Different results for Question 12

LearnerJoe · 6 January 2023 18:21

For this question, the box plot is quite dense to look at so I searched for the two most important weights using:

s = coefs.abs().mean()
i1 = s.argmax()
s.iloc[i1] = 0
i2 = s.argmax()
s.index[[i1,i2]]

and the result was
Index(['workclass_ Federal-gov', 'education_ Prof-school'], dtype='object')
Thus, a mix of answers b) and c)

ArturoAmorQ · 13 January 2023 16:10

Using your snippet I find a result that coincides with the visual -and actual- solution.
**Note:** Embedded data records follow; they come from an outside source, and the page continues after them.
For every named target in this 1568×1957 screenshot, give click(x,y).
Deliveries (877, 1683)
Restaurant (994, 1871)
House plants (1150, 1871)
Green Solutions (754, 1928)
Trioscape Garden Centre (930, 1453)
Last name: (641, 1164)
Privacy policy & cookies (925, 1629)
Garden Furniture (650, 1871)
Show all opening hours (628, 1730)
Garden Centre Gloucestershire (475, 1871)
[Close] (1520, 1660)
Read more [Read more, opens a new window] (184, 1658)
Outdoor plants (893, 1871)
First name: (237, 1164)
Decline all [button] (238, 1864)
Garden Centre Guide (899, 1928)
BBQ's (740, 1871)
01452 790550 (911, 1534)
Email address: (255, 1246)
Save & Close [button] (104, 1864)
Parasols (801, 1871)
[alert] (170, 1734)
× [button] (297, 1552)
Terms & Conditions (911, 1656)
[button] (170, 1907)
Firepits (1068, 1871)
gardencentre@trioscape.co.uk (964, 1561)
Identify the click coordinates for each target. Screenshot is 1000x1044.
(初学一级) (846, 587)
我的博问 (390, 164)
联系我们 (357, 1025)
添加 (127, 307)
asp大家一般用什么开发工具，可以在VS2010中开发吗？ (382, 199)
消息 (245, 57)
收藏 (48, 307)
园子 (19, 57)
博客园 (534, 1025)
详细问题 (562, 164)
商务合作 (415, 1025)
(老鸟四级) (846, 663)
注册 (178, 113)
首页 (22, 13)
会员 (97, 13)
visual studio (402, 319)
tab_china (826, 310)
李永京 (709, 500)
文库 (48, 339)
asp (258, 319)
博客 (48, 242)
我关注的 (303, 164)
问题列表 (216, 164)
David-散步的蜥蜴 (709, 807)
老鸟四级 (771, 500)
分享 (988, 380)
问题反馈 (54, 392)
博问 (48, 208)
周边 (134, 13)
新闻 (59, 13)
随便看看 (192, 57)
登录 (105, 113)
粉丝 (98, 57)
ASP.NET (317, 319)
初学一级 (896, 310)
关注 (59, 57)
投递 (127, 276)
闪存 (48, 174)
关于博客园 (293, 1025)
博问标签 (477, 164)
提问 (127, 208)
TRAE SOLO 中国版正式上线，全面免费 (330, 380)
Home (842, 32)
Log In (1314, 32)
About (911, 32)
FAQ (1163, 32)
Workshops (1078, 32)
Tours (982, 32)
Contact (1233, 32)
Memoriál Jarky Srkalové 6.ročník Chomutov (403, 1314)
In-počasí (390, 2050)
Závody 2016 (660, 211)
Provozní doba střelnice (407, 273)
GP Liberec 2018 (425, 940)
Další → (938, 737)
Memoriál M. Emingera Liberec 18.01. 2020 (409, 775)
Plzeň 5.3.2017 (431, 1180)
LearnerJoe · 13 January 2023 17:03

It must be something I did differently. I’ll check the solution notebook again.

ajaykumar16 · 15 January 2023 11:26

I get the same results as you @LearnerJoe! Did you find out what you did differently?

ajaykumar16 · 15 January 2023 11:37

@LearnerJoe , mate I figured why we got those answers! In our column transformer, numerical features are processed prior to categorical features so the order of feature_names is different.

The code snipped in the quiz assumes that the categorical processor comes first:

feature_names += numerical_columns

The work around for our order of preprocessing is:

feature_names = numerical_columns + feature_names

I searched for the weights of pairs using:

print(f"Weights of pair 1, hours-per-week & native-country_Columbia:",
      f"{coefs_clf_df2['hours-per-week'].mean():0.2f} and {coefs_clf_df2['native-country_ Columbia'].mean():0.2f}")
print(f"Weights of pair 2, workclass_? & native-country_ ?:",
      f"{coefs_clf_df2['workclass_ ?'].mean():0.2f} and {coefs_clf_df2['native-country_ ?'].mean():0.2f}")
print(f"Weights of pair 3, capital-gain & education_Doctorate ?:",
      f"{coefs_clf_df2['capital-gain'].mean():0.2f} and {coefs_clf_df2['education_ Doctorate'].mean():0.2f}")

This time the results lined up with box plot visualisation.